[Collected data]
((

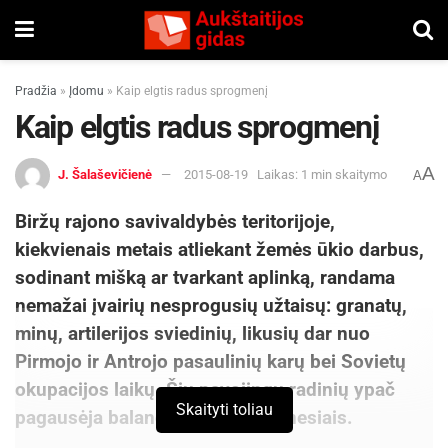
Pradžia
»
Įdomu
»
Kaip elgtis radus sprogmenį
Kaip elgtis radus sprogmenį
A
J. Šalaševičienė
2015-08-19
Laikas: 1 min skaitymo
A
Biržų rajono savivaldybės teritorijoje,
kiekvienais metais atliekant žemės ūkio darbus,
sodinant mišką ar tvarkant aplinką, randama
nemažai įvairių nesprogusių užtaisų: granatų,
minų, artilerijos sviedinių, likusių dar nuo
Pirmojo ir Antrojo pasaulinių karų bei Sovietų
okupacijos laikų. Šių pavojingų radinių ypač
Skaityti toliau
pagausėja balandžio−spalio mėnesiais.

))

Problem details -
Pictures are to be omitted; set down the rest of the entries exactly as given.

Answer to the problem -
Pradžia
»
Įdomu
»
Kaip elgtis radus sprogmenį
Kaip elgtis radus sprogmenį
A
J. Šalaševičienė
2015-08-19
Laikas: 1 min skaitymo
A
Biržų rajono savivaldybės teritorijoje,
kiekvienais metais atliekant žemės ūkio darbus,
sodinant mišką ar tvarkant aplinką, randama
nemažai įvairių nesprogusių užtaisų: granatų,
minų, artilerijos sviedinių, likusių dar nuo
Pirmojo ir Antrojo pasaulinių karų bei Sovietų
okupacijos laikų. Šių pavojingų radinių ypač
Skaityti toliau
pagausėja balandžio−spalio mėnesiais.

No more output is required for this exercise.